One aspect that differentiates PMA in the market is that its business proposition is not focused on the scale production of just any type of MOF. PMA's founding team is also concerned about being able to produce such materials at much more competitive prices than others, thanks to the use of abundant, non-geo-localised metals such as titanium.
The PMA company was born in November 2021 with the impetus of Martí-Gastaldo, Sergio Tatay, Natalia Muñoz and Neyvis Almora, all members of the Funimat group. The management team is completed by José Rubio, a man with extensive experience in the banking sector as head of finance and business development; José María Barberá, as CFO; the Professor of the University of Valencia and director of ICMol, Eugenio Coronado, who acts as scientific advisor and the professor of the University of Granada Jorge A. R. Navarro, an international reference in the separation of gases and degradation of pollutants.
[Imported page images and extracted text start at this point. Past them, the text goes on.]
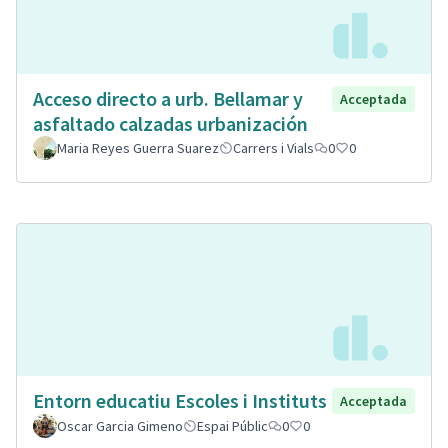
Acceso directo a urb. Bellamar y
Acceptada
asfaltado calzadas urbanización
Maria Reyes Guerra Suarez
Carrers i Vials
0
0
Entorn educatiu Escoles i Instituts
Acceptada
Oscar Garcia Gimeno
Espai Públic
0
0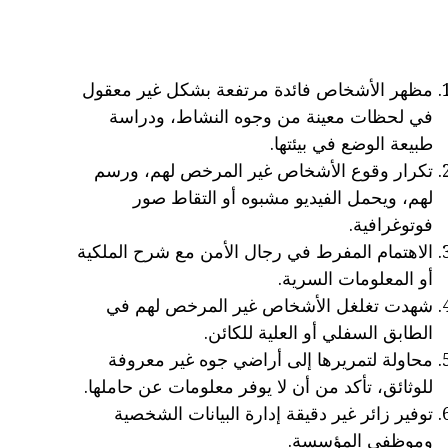
مظهر الأشخاص فائدة مرتفعة بشكل غير معقول
في لحظات معينة من وجوه النشاط، ودراسة
طبيعة الوضع في بيئتها.
تكرار وقوع الأشخاص غير المرخص لهم، ورسم
لهم، ويحمل الفيديو مشبوه أو التقاط صور
فوتوغرافية.
الاهتمام المفرط في رجال الأمن مع شرح الملكية
أو المعلومات السرية.
شهدت تغلغل الأشخاص غير المرخص لهم في
الطابق السفلي أو العلية للكائن.
محاولة لتمريرها إلى أراضي جوه غير معروفة
للوثائق، تأكد من أن لا يوفر معلومات عن حاملها.
توفير زائر غير دقيقة إدارة البيانات الشخصية
وموظفي المؤسسة.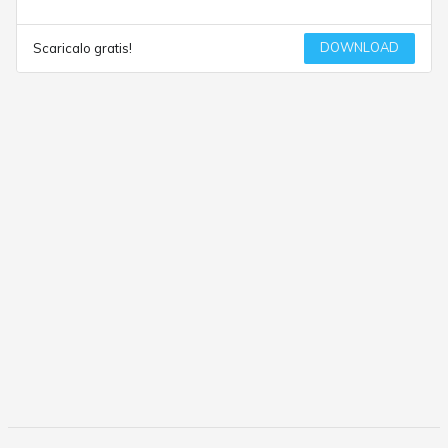
DOWNLOAD
Scaricalo gratis!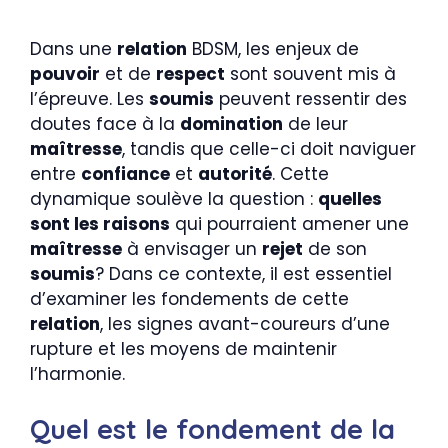
Dans une
relation
BDSM, les enjeux de
pouvoir
et de
respect
sont souvent mis à
l’épreuve. Les
soumis
peuvent ressentir des
doutes face à la
domination
de leur
maîtresse
, tandis que celle-ci doit naviguer
entre
confiance
et
autorité
. Cette
dynamique soulève la question :
quelles
sont les raisons
qui pourraient amener une
maîtresse
à envisager un
rejet
de son
soumis
? Dans ce contexte, il est essentiel
d’examiner les fondements de cette
relation
, les signes avant-coureurs d’une
rupture et les moyens de maintenir
l’harmonie.
Quel est le fondement de la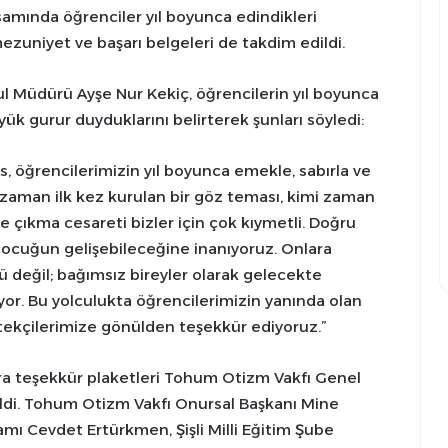
samında öğrenciler yıl boyunca edindikleri
ezuniyet ve başarı belgeleri de takdim edildi.
l Müdürü Ayşe Nur Kekiç, öğrencilerin yıl boyunca
k gurur duyduklarını belirterek şunları söyledi:
 öğrencilerimizin yıl boyunca emekle, sabırla ve
i zaman ilk kez kurulan bir göz teması, kimi zaman
 çıkma cesareti bizler için çok kıymetli. Doğru
ocuğun gelişebileceğine inanıyoruz. Onlara
 değil; bağımsız bireyler olarak gelecekte
yor. Bu yolculukta öğrencilerimizin yanında olan
tekçilerimize gönülden teşekkür ediyoruz.”
a teşekkür plaketleri Tohum Otizm Vakfı Genel
ldi. Tohum Otizm Vakfı Onursal Başkanı Mine
kamı Cevdet Ertürkmen, Şişli Milli Eğitim Şube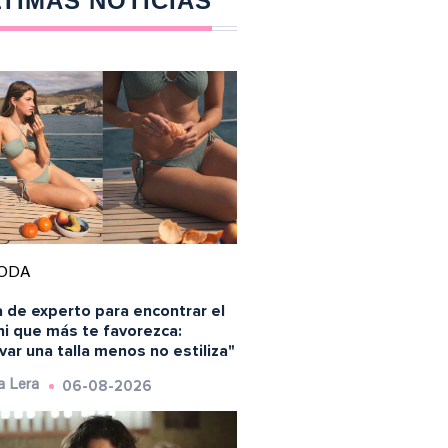
TIMAS NOTICIAS
ODA
 de experto para encontrar el
ni que más te favorezca:
var una talla menos no estiliza"
06-08-2026
a Lera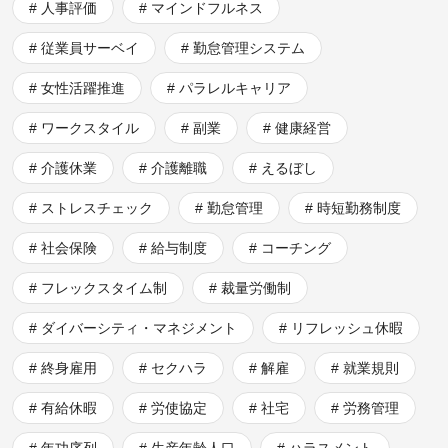
人事評価
マインドフルネス
従業員サーベイ
勤怠管理システム
女性活躍推進
パラレルキャリア
ワークスタイル
副業
健康経営
介護休業
介護離職
えるぼし
ストレスチェック
勤怠管理
時短勤務制度
社会保険
給与制度
コーチング
フレックスタイム制
裁量労働制
ダイバーシティ・マネジメント
リフレッシュ休暇
終身雇用
セクハラ
解雇
就業規則
有給休暇
労使協定
社宅
労務管理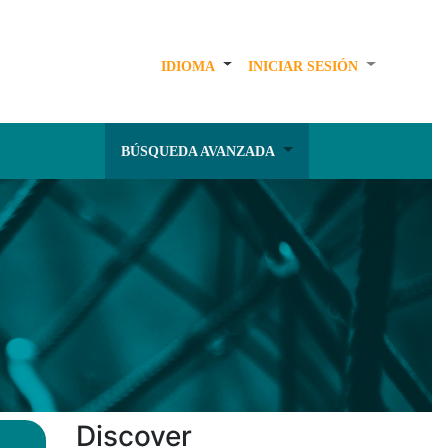
IDIOMA
INICIAR SESIÓN
BÚSQUEDA AVANZADA
Discover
The physicochemical properties of materials are governed by the synergistic effects of their structures and compositions. And MOFs are fascinating examples of how the unique structure of hollow materials can provide a range of advantageous features. These include improved surface area to volume ratio; low density; environment; higher loading capacities; and reduced mass and charge transmission lengths.
So far, thousands of different MOF structures have been reported in the scientific field. And the number is growing day by day. Although exciting, the sheer number of MOFs is actually creating some drawback for their development. For example, in the absence of patents, it is difficult to know whether a new structure is really new and not a variation of one that has already been synthesised.
Before the birth of PMA, there was no such company in Spain. PMA is therefore the first in Spain and one of the few companies in Europe. MOF Technologies, based in the UK, and Novomof AG are two examples. In the USA there are also similar initiatives led by world-class scientists such as Numat Technologies, Mosaic or Water Harvesting Inc.
The VLC Startup programme of the Parc Cientific of the University of Valencia aims to provide financial support and workspaces to companies in emerging areas. The 2021 call includes two modalities. In the case of the "Laboratory" category, the winner is awarded a grant of 3,000 euros and the use of a laboratory space for 12 months.
The PMA team received the award on 25th February at the Marie Curie Auditorium of the Parc Científic from the Vice-Rector for Innovation and Transfer of the University of Valencia, María Dolores Real, and the Director of Institutions in the Regional Directorate of Valencia and Murcia of Banco Santander, José Miguel Lorente Ayala.